● **Data records**
· · · · · · ·
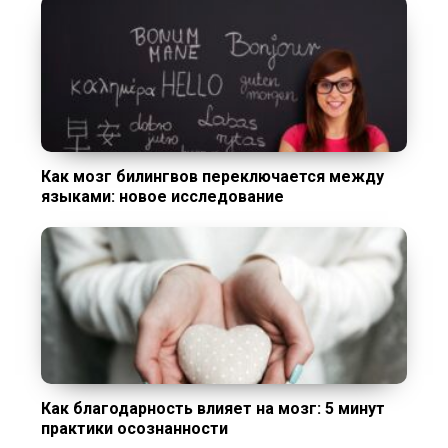
Как мозг билингвов переключается между
языками: новое исследование
Как благодарность влияет на мозг: 5 минут
практики осознанности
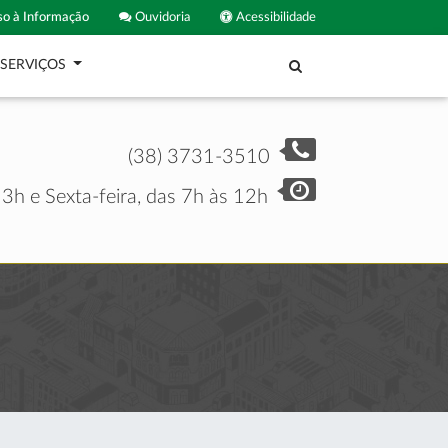
o à Informação
Ouvidoria
Acessibilidade
SERVIÇOS
(38) 3731-3510
3h e Sexta-feira, das 7h às 12h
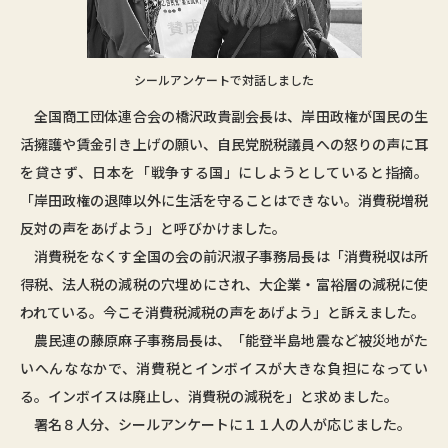
シールアンケートで対話しました
全国商工団体連合会の橋沢政貴副会長は、岸田政権が国民の生
活擁護や賃金引き上げの願い、自民党脱税議員への怒りの声に耳
を貸さず、日本を「戦争する国」にしようとしていると指摘。
「岸田政権の退陣以外に生活を守ることはできない。消費税増税
反対の声をあげよう」と呼びかけました。
消費税をなくす全国の会の前沢淑子事務局長は「消費税収は所
得税、法人税の減税の穴埋めにされ、大企業・富裕層の減税に使
われている。今こそ消費税減税の声をあげよう」と訴えました。
農民連の藤原麻子事務局長は、「能登半島地震など被災地がた
いへんななかで、消費税とインボイスが大きな負担になってい
る。インボイスは廃止し、消費税の減税を」と求めました。
署名８人分、シールアンケートに１１人の人が応じました。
· · · · · · ·
● **The problem**
The data above should be restated exactly, with its images dropped.

● **Result**
Как мозг билингвов переключается между
языками: новое исследование
Как благодарность влияет на мозг: 5 минут
практики осознанности
o à Informação
Ouvidoria
Acessibilidade
SERVIÇOS
(38) 3731-3510
3h e Sexta-feira, das 7h às 12h
シールアンケートで対話しました
全国商工団体連合会の橋沢政貴副会長は、岸田政権が国民の生
活擁護や賃金引き上げの願い、自民党脱税議員への怒りの声に耳
を貸さず、日本を「戦争する国」にしようとしていると指摘。
「岸田政権の退陣以外に生活を守ることはできない。消費税増税
反対の声をあげよう」と呼びかけました。
消費税をなくす全国の会の前沢淑子事務局長は「消費税収は所
得税、法人税の減税の穴埋めにされ、大企業・富裕層の減税に使
われている。今こそ消費税減税の声をあげよう」と訴えました。
農民連の藤原麻子事務局長は、「能登半島地震など被災地がた
いへんななかで、消費税とインボイスが大きな負担になってい
る。インボイスは廃止し、消費税の減税を」と求めました。
署名８人分、シールアンケートに１１人の人が応じました。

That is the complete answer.